_Work order_
Print the data exactly. Pictures stay out.

_Material for this task_
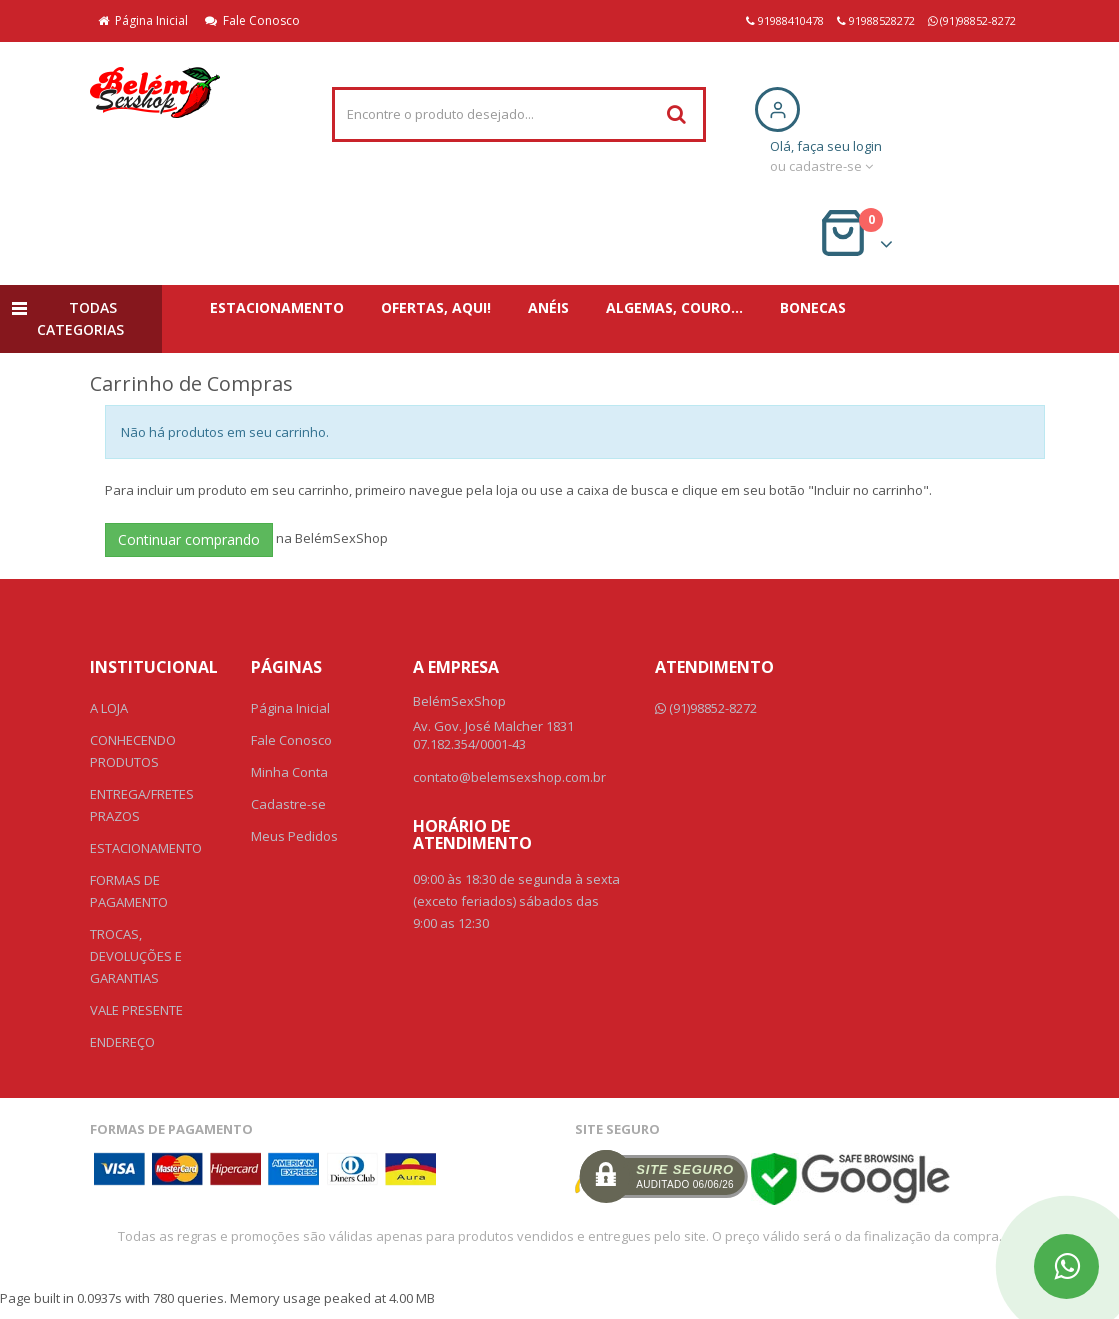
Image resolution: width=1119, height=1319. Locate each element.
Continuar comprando (189, 539)
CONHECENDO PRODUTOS (133, 751)
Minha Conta (289, 772)
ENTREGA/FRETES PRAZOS (142, 805)
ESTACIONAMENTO (277, 307)
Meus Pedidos (294, 836)
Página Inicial (143, 20)
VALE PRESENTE (136, 1010)
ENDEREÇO (122, 1042)
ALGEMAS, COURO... (674, 307)
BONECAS (813, 307)
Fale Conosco (252, 20)
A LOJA (109, 708)
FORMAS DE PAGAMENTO (129, 891)
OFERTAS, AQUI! (436, 307)
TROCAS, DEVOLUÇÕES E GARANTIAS (136, 956)
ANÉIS (548, 307)
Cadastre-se (288, 804)
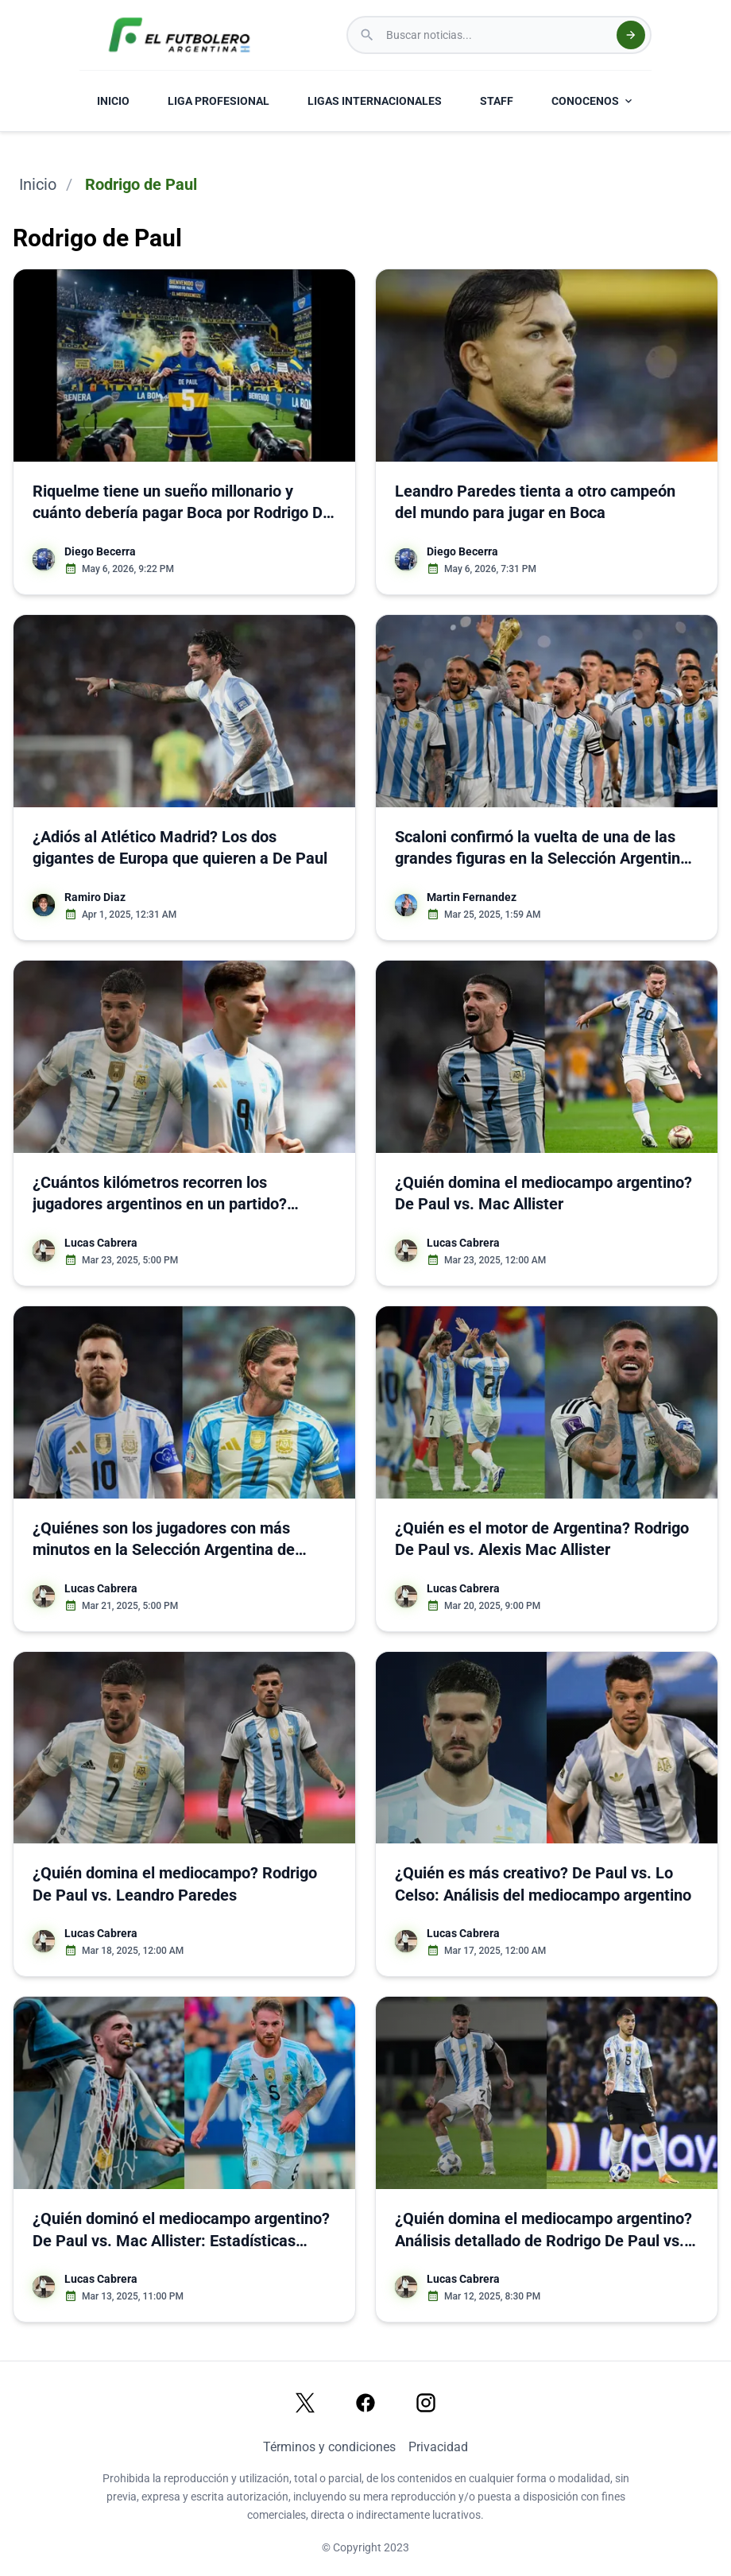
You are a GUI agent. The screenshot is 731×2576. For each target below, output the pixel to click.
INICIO (113, 101)
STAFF (496, 101)
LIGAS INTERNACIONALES (374, 101)
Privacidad (438, 2446)
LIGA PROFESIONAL (218, 101)
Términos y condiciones (329, 2446)
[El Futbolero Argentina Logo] (179, 35)
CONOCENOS (593, 101)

_Response_
Image resolution: width=1119, height=1319. Locate each element.
Continuar comprando (189, 539)
CONHECENDO PRODUTOS (133, 751)
Minha Conta (289, 772)
ENTREGA/FRETES PRAZOS (142, 805)
ESTACIONAMENTO (277, 307)
Meus Pedidos (294, 836)
Página Inicial (143, 20)
VALE PRESENTE (136, 1010)
ENDEREÇO (122, 1042)
ALGEMAS, COURO... (674, 307)
BONECAS (813, 307)
Fale Conosco (252, 20)
A LOJA (109, 708)
FORMAS DE PAGAMENTO (129, 891)
OFERTAS, AQUI! (436, 307)
TROCAS, DEVOLUÇÕES E GARANTIAS (136, 956)
ANÉIS (548, 307)
Cadastre-se (288, 804)
You are a GUI agent. The screenshot is 731×2576. For each target below, output the pixel to click.
INICIO (113, 101)
STAFF (496, 101)
LIGAS INTERNACIONALES (374, 101)
Privacidad (438, 2446)
LIGA PROFESIONAL (218, 101)
Términos y condiciones (329, 2446)
[El Futbolero Argentina Logo] (179, 35)
CONOCENOS (593, 101)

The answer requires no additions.